Uma das primeiras mudanças notada foi o protagonismo na defesa da imagem do governo Bolsonaro no exterior. Forster chamou para si parte da responsabilidade em responder as críticas da comunidade internacional sobre o aumento das queimadas na Amazônia e rebateu em carta um artigo publicado na revista Foreign Policy inicialmente intitulado “Quem vai invadir o Brasil para salvar a Amazônia?”.
O diplomata também chamou veículos da imprensa estrangeira para argumentar que havia uma “histeria injustificada” sobre a situação da floresta. Na ocasião, fontes do Planalto afirmaram que Forster continuava com todo o prestígio dentro do governo e, apesar de ver frustrada a expectativa de se tornar o embaixador, poderia escolher qualquer posto que desejasse na carreira.
Forster é bem humorado e tem simpatia dos funcionários da embaixada – incluindo de críticos declarados do governo atual. Costuma fazer brincadeiras enquanto faz críticas. “Prazer, eu sou o embaixador do Brasil nos EUA, segundo a senhora”, disse à reportagem do Estado em janeiro, depois de o jornal publicar que ele era o nome mais forte na corrida pela embaixada. “Isso é uma especulação”, criticou o diplomata, aos risos.

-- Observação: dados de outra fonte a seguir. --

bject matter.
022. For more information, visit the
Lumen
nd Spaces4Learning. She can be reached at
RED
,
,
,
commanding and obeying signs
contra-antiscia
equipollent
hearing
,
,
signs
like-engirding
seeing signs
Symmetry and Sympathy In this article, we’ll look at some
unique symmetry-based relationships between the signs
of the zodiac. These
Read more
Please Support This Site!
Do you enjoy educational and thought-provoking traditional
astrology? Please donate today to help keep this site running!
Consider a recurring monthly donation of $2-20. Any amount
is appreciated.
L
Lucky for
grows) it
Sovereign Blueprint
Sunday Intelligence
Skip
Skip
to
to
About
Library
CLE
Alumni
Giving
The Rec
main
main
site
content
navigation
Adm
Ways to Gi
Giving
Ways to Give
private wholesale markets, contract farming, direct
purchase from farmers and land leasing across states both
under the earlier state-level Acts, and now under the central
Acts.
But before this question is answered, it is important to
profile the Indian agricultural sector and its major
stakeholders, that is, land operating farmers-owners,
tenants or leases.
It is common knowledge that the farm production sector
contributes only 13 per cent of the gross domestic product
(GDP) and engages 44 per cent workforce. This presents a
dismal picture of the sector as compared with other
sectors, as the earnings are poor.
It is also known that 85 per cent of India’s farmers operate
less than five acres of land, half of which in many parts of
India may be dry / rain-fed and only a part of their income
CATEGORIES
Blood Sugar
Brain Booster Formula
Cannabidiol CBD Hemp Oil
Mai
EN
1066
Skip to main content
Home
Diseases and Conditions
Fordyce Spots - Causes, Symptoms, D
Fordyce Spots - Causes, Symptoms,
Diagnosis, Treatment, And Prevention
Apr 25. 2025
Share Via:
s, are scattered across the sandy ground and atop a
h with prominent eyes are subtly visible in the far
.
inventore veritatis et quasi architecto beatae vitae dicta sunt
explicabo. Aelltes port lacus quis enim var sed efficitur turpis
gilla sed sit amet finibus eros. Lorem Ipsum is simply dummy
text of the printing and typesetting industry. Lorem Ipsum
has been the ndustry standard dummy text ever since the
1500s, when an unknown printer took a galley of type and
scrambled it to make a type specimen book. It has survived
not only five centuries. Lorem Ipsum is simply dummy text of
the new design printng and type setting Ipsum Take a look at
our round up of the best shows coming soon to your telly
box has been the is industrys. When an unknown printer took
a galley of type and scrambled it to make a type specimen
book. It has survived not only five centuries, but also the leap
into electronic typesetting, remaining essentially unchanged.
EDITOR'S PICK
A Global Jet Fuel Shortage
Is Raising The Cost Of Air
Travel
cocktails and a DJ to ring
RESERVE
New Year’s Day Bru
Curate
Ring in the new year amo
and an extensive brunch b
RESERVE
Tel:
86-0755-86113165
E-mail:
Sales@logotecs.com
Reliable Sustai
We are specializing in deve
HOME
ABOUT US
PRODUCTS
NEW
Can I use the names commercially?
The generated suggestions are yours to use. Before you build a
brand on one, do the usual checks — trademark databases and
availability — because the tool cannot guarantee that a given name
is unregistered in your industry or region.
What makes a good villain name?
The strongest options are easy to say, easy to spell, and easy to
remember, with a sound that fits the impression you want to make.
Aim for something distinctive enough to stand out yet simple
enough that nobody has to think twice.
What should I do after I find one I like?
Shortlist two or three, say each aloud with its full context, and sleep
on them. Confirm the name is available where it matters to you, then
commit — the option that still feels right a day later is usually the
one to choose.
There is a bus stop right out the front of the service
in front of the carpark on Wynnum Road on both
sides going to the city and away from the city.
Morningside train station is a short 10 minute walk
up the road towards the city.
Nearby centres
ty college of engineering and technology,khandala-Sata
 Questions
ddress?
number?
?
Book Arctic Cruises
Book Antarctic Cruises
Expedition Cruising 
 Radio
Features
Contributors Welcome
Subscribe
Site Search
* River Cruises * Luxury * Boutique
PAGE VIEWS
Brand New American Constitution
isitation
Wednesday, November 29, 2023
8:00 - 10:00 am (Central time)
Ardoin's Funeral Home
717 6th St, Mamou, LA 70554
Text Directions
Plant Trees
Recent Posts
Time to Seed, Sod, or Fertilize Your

Forster é casado com a cônsul-adjunta do Brasil em Washington, Maria Thereza Diniz Forster. Durante a carreira, ele chegou a pedir licença por um período do Itamaraty quando suas funções foram incompatíveis com as da esposa também diplomata.
Forster foi ex-assessor de Gilmar Mendes
Forster cita o Manual de Redação da Presidência da República, assinado pelo ministro do STF Gilmar Mendes, entre suas “obras publicadas” em seu currículo disponível na rede interna do Itamaraty. Forster foi chefe de gabinete do ministro na Advocacia-Geral da União (AGU) entre e 2000 e 2002, quando Gilmar assumiu uma vaga no STF indicado pelo então presidente Fernando Henrique Cardoso. Antes os dois haviam trabalhado juntos na Casa Civil durante o governo Fernando Collor de Mello (1990-1992).
“É um profissional excelente; inteligente, disciplinado. Fomos colegas na Casa Civil durante o governo Collor e ele foi meu chefe de gabinete na AGU. É um grande quadro do serviço público brasileiro”, elogiou Gilmar Mendes. Na edição online do Manual disponibilizada pela Presidência, Foster é citado como integrante da comissão encarregada de elaborar o Manual ao lado de outros oito nomes. A comissão foi presidida por Gilmar. Segundo funcionários do Itamaraty, Forster concebeu a ideia e foi o principal redator da publicação.
O livro está na terceira edição e até hoje serve de referência para os sucessivos ocupantes do Palácio do Planalto. A revisão foi do linguista Pedro Luft, professor de Forster na faculdade de Letras da Universidade Federal do Rio Grande do Sul.
O diplomata também inclui em seu currículo como “obra publicada” o livro Transição e Democracia: Institucionalizando a Passagem de Poder, publicado em 2002 pela Casa Civil na gestão de Pedro Parente. Nos créditos da publicação o nome do diplomata aparece como um dos responsáveis pela pesquisa bibliográficas ao lado de Rubens Sakay. Também de acordo com funcionários do Itamaraty, Forster foi responsável pela redação de quase todo o volume, além de ter feito as entrevistas que sustentam a publicação, uma delas com o próprio Fernando Henrique.